THEY cost more than €9m to install, but Irish Rail's new electronic ticket checkers have been hit by a "Noah's Ark" scam with fraudsters beating the system by going in "two by two". The new validation machines for Dart and commuter rail services are being effortlessly outsmarted by those who want to get away without purchasing a ticket.
The problem is the time lag of two seconds when the doors are left open after a paying customer walks through. Others can then take advantage by rushing through the still-open turnstile without having to insert a valid ticket.
Security at the station have confirmed that commuters of all ages, including groups of friends and even entire families are trying to outsmart the newly installed devices.
One security man at a city station said "I'm seeing dozens of people trying to do it every day, families and everything, all types of people.
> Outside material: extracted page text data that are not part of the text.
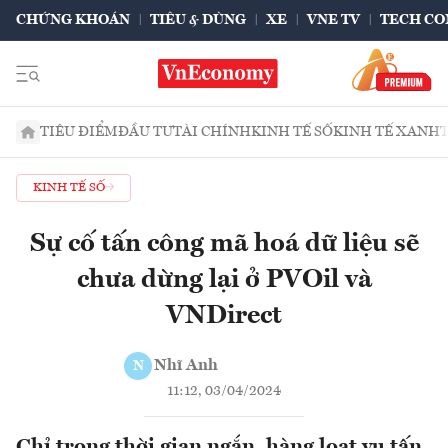
CHỨNG KHOÁN
TIÊU & DÙNG
XE
VNE TV
TECH CO
TIÊU ĐIỂM
ĐẦU TƯ
TÀI CHÍNH
KINH TẾ SỐ
KINH TẾ XANH
KINH TẾ SỐ
Sự cố tấn công mã hoá dữ liệu sẽ
chưa dừng lại ở PVOil và
VNDirect
Nhĩ Anh
N
11:12, 03/04/2024
Chỉ trong thời gian ngắn, hàng loạt vụ tấn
But we catch them once they're on the platform because we have two or three people waiting there to check that everyone has their tickets. And when we do, we send them straight over to the desk where they get fined €50."
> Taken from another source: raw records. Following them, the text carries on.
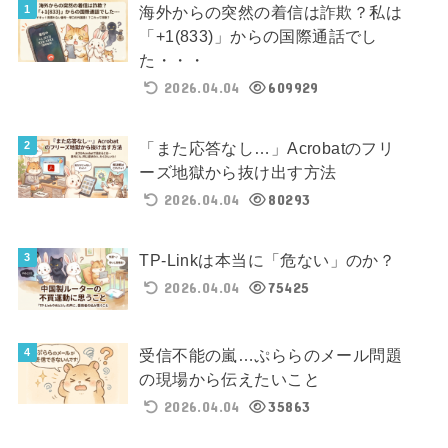
海外からの突然の着信は詐欺？私は
「+1(833)」からの国際通話でし
た・・・
2026.04.04
609929
「また応答なし…」Acrobatのフリ
ーズ地獄から抜け出す方法
2026.04.04
80293
TP-Linkは本当に「危ない」のか？
2026.04.04
75425
受信不能の嵐…ぷららのメール問題
の現場から伝えたいこと
2026.04.04
35863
Although a number of security staff have been posted to keep an eye on commuters as they use the machines, he admitted peak times are proving to be the most difficult period to spot scammers among the crowds.
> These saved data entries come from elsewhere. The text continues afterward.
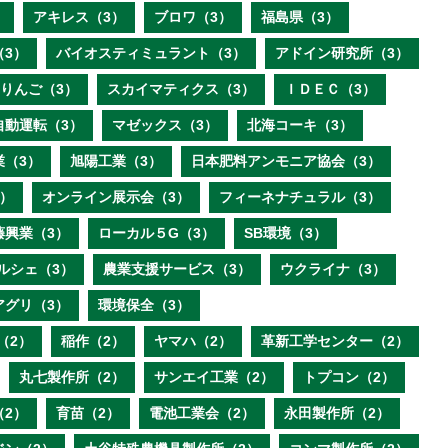
）
アキレス（3）
ブロワ（3）
福島県（3）
（3）
バイオスティミュラント（3）
アドイン研究所（3）
りんご（3）
スカイマティクス（3）
ＩＤＥＣ（3）
自動運転（3）
マゼックス（3）
北海コーキ（3）
業（3）
旭陽工業（3）
日本肥料アンモニア協会（3）
）
オンライン展示会（3）
フィーネナチュラル（3）
藤興業（3）
ローカル５G（3）
SB環境（3）
ルシェ（3）
農業支援サービス（3）
ウクライナ（3）
アグリ（3）
環境保全（3）
（2）
稲作（2）
ヤマハ（2）
革新工学センター（2）
丸七製作所（2）
サンエイ工業（2）
トプコン（2）
（2）
育苗（2）
電池工業会（2）
永田製作所（2）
"At rush hour it's harder to see them doing it. Some of them are a lot cleverer than you'd think but others don't even know where to put the ticket."
Another staff member said that clever commuters are also wising up to another way of dodging the machines.
"Quite a lot of people have copped on to the fact that if you block the beam [which controls the gates], the doors stay open, so you sometimes catch two or three people trying to come through at a time, while their friend stands in front of the beam. You could stand there for ages and let loads of people through."
But Jane Cregan, a spokeswoman for Iarnrod Eireann, denied that the company has been experiencing significant problems with people taking advantage of the expensive new machines.
"We have a person assigned to each validation area so it is not a problem that we are experiencing and, although tailgating is hard to quantify, there has been a noted reduction since the machines were first introduced," she said.